PROBLEM TO SOLVE:
In the material below, count the lines with the word "zamieszkałych" and state that number only.

EXTRACTED MATERIAL:
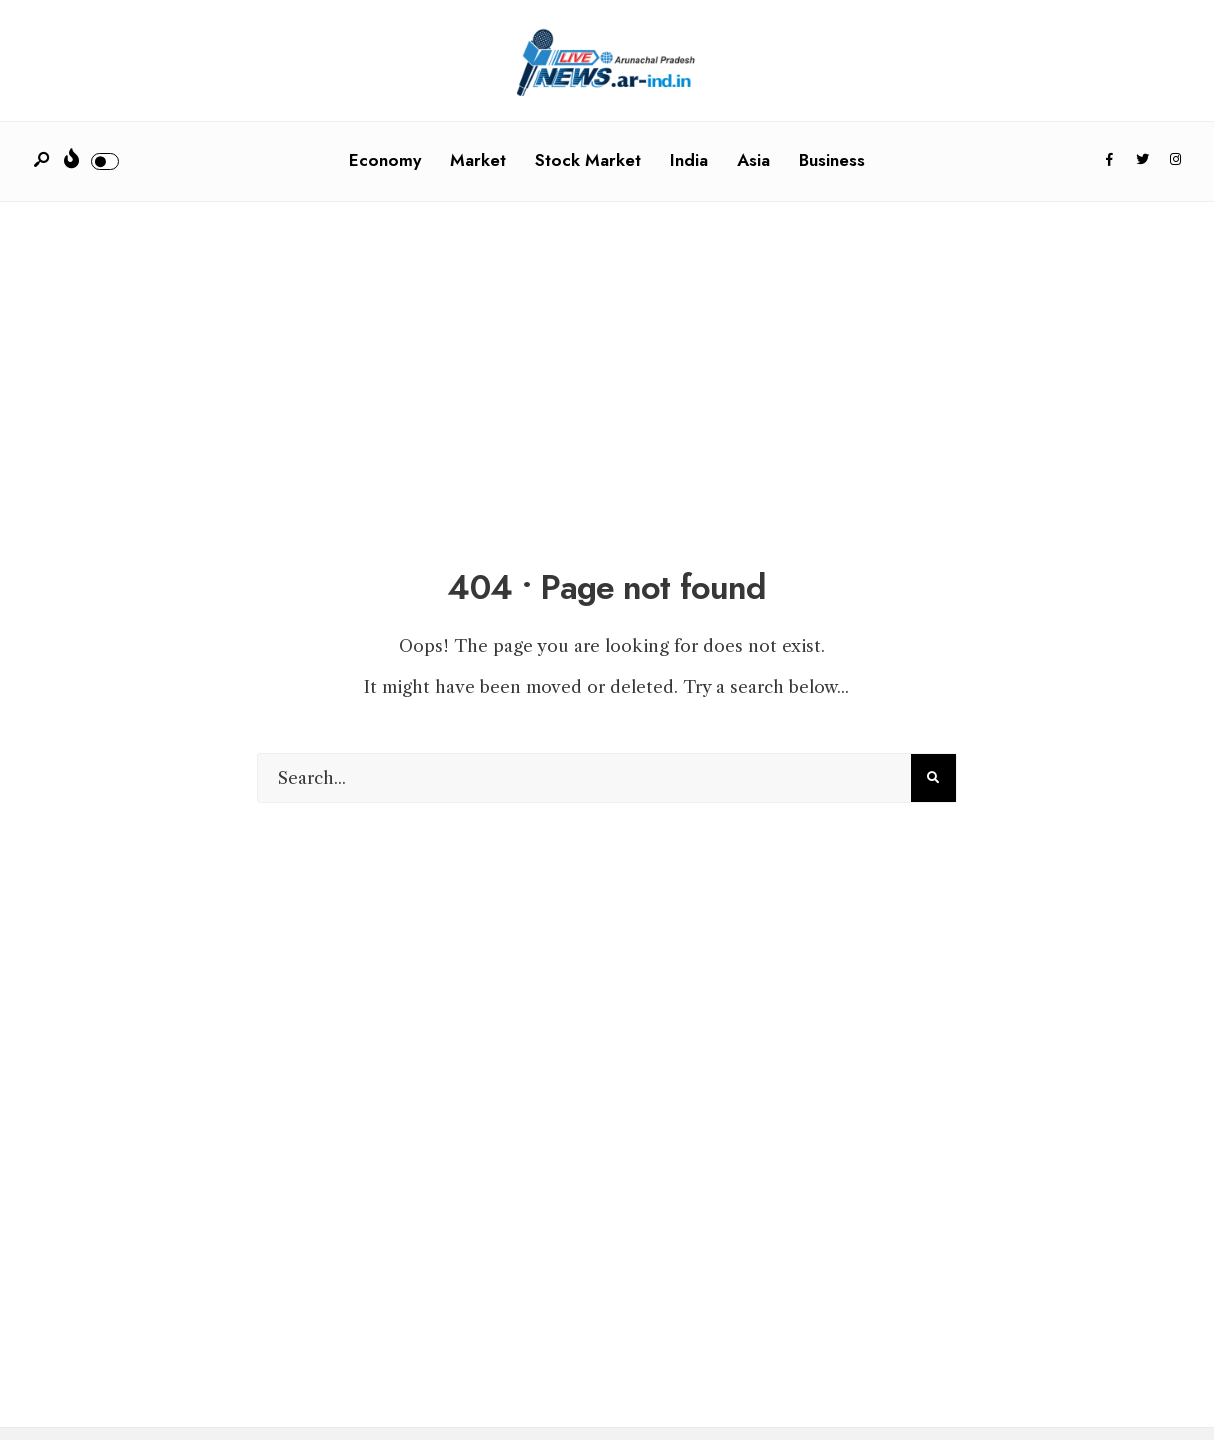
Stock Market (588, 160)
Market (478, 160)
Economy (385, 160)
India (689, 160)
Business (832, 160)
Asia (753, 160)
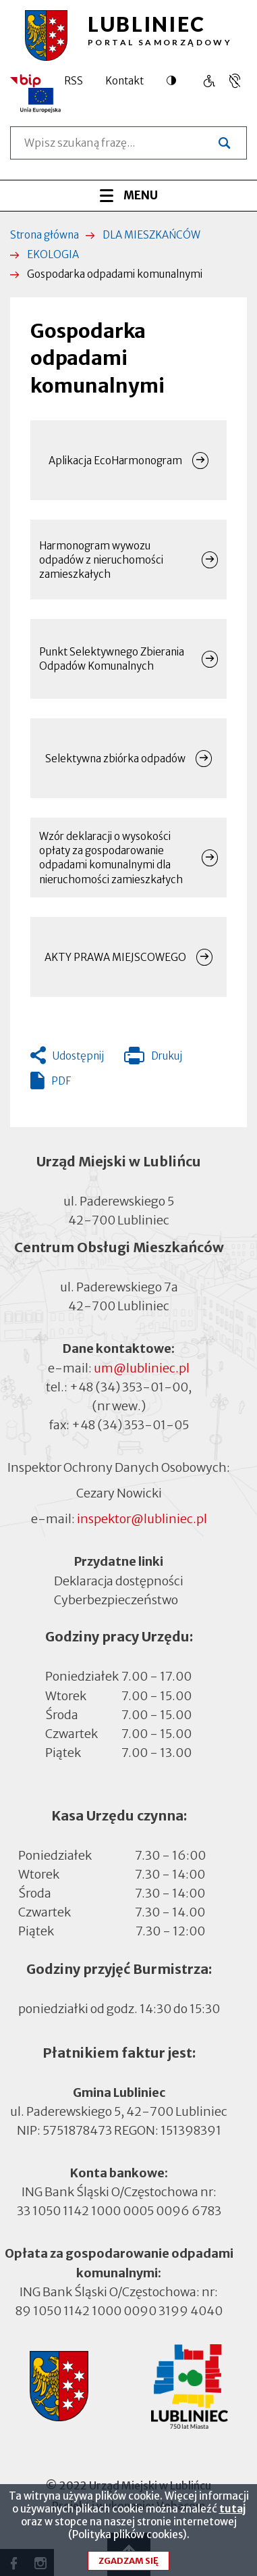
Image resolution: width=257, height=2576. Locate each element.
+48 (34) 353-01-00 (128, 1387)
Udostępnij (78, 1055)
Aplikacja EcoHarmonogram (115, 460)
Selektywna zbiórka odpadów (115, 758)
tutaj (232, 2514)
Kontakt (124, 80)
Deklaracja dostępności (118, 1580)
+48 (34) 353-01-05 (130, 1425)
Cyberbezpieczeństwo (116, 1598)
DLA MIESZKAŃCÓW (151, 234)
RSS (73, 80)
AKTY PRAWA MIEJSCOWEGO (115, 957)
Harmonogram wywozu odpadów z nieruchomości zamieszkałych (101, 559)
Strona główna (44, 234)
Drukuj (153, 1058)
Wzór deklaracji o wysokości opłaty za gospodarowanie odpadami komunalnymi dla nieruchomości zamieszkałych (111, 858)
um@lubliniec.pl (142, 1368)
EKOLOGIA (53, 254)
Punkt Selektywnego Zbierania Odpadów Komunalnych (111, 658)
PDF (61, 1080)
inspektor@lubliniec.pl (142, 1519)
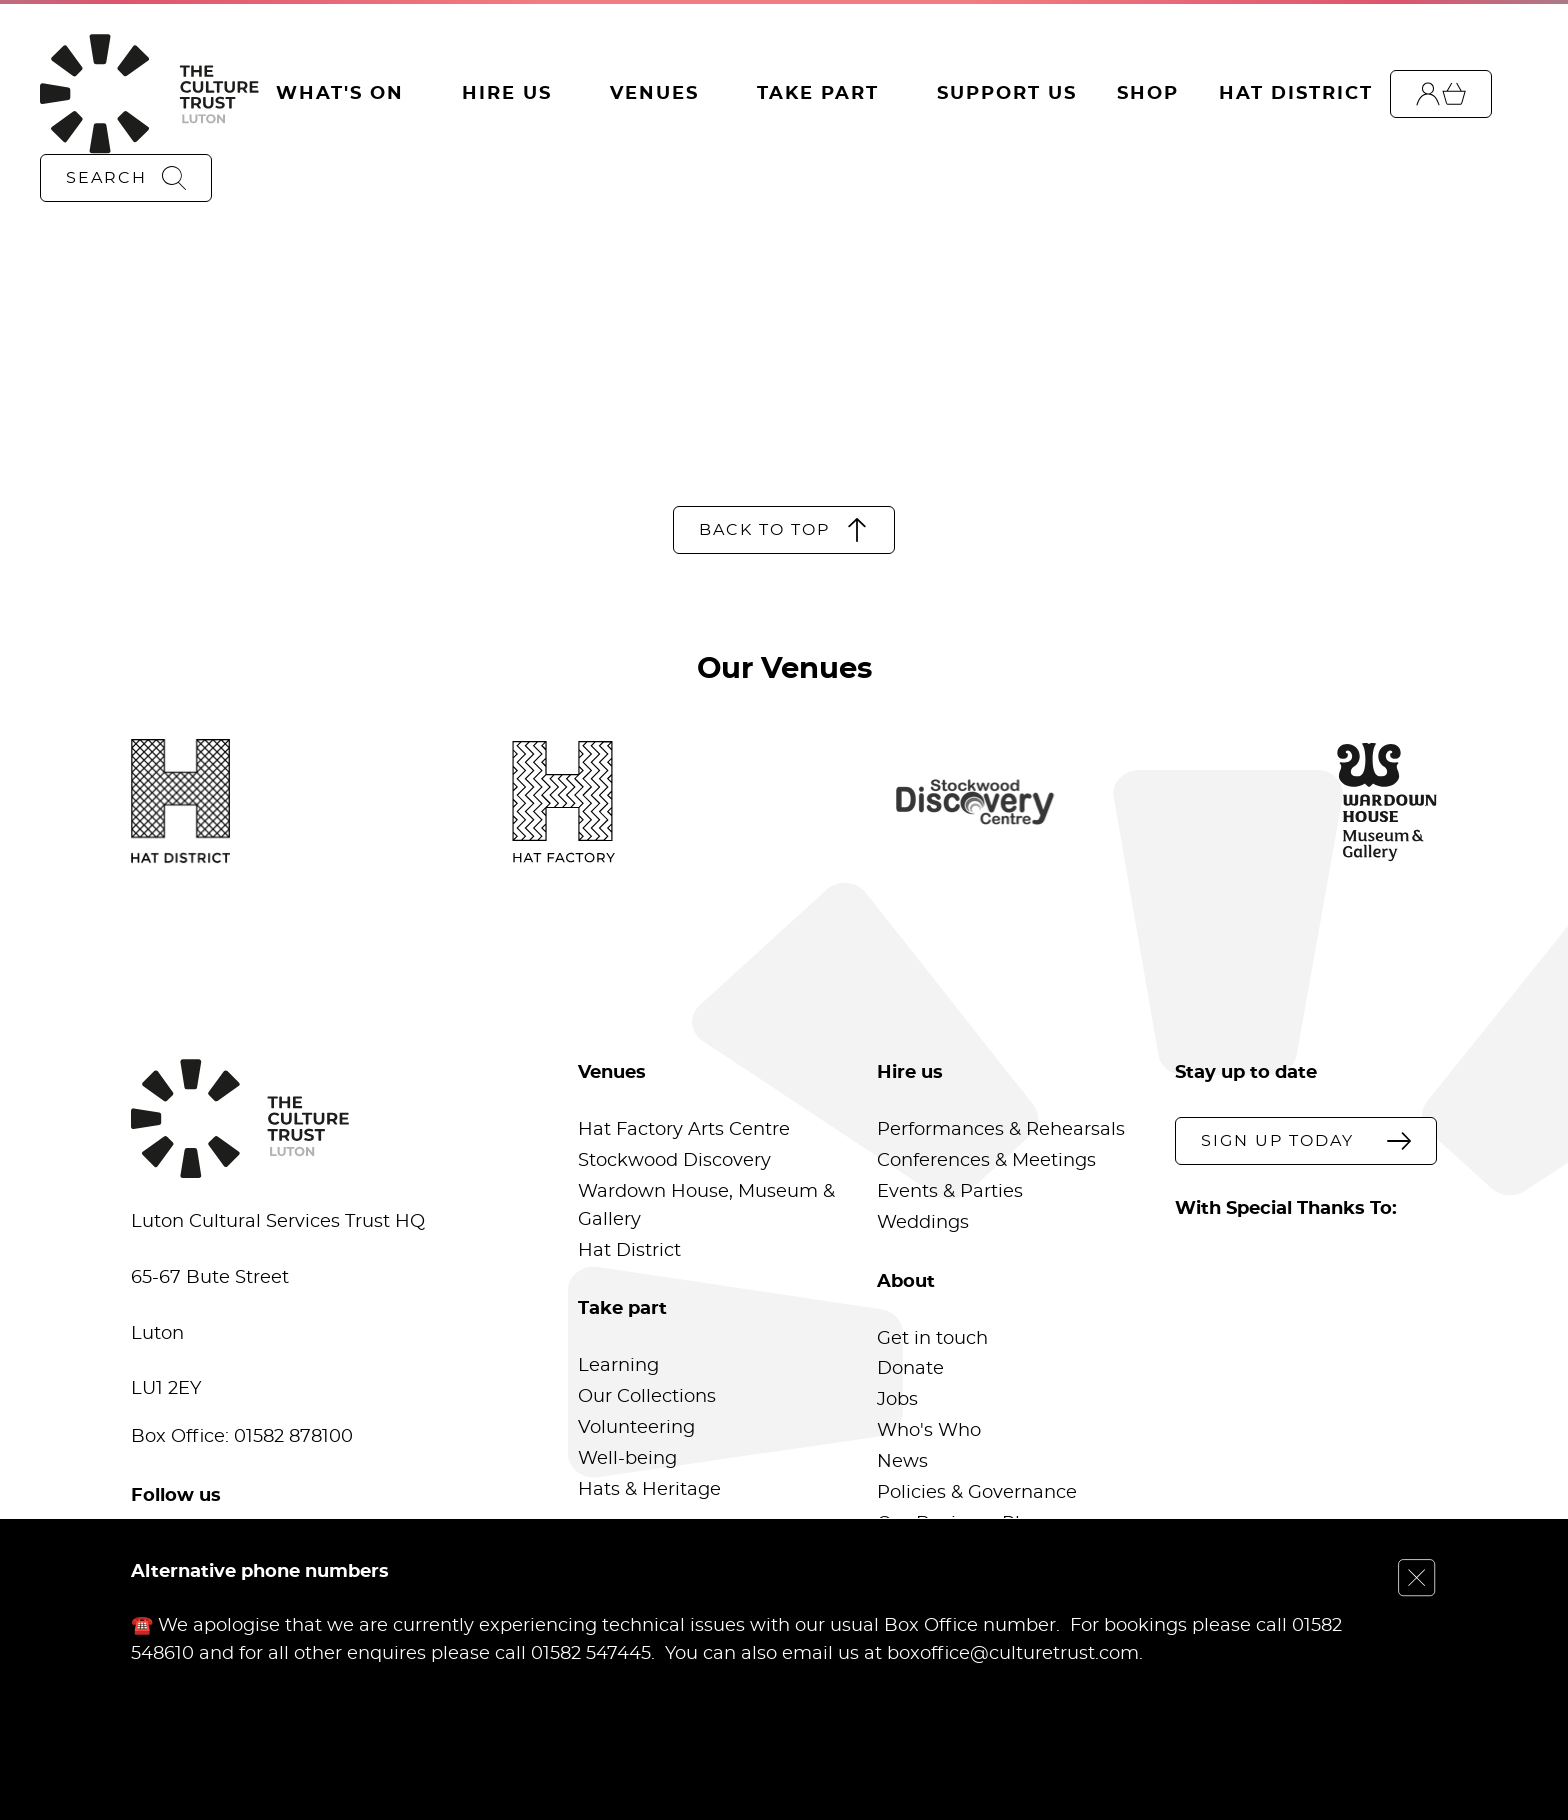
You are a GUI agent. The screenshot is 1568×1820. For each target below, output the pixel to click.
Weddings (923, 1223)
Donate (910, 1369)
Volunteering (636, 1428)
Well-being (627, 1459)
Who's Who (929, 1431)
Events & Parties (950, 1192)
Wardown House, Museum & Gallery (706, 1206)
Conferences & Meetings (986, 1161)
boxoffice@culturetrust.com (1013, 1653)
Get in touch (932, 1339)
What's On (340, 94)
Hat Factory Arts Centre (684, 1130)
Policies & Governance (977, 1493)
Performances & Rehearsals (1001, 1130)
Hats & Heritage (649, 1490)
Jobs (897, 1400)
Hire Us (507, 94)
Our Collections (647, 1397)
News (902, 1462)
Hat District (1296, 94)
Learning (618, 1366)
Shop (1148, 94)
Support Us (1007, 94)
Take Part (818, 94)
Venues (654, 94)
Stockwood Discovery (674, 1161)
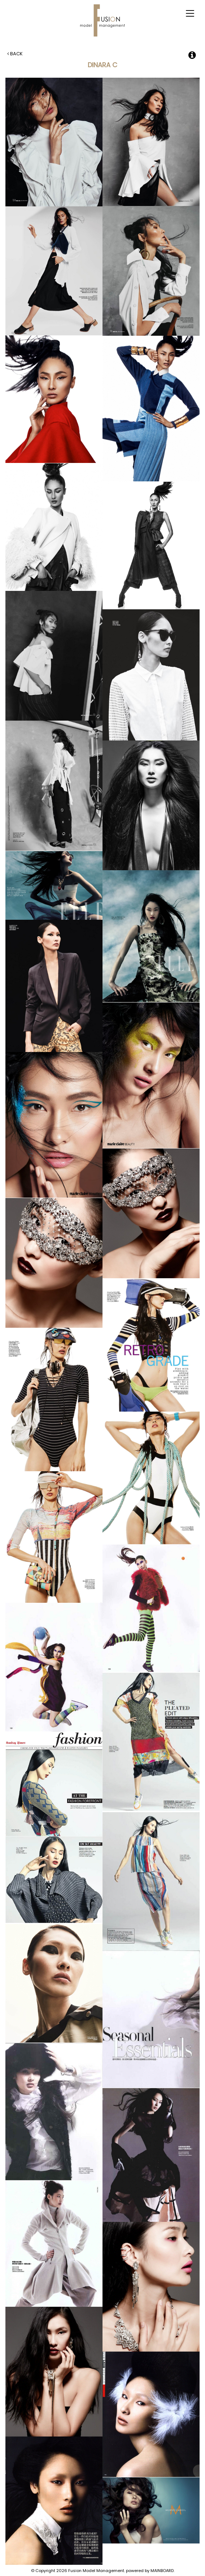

RESPONSE:
2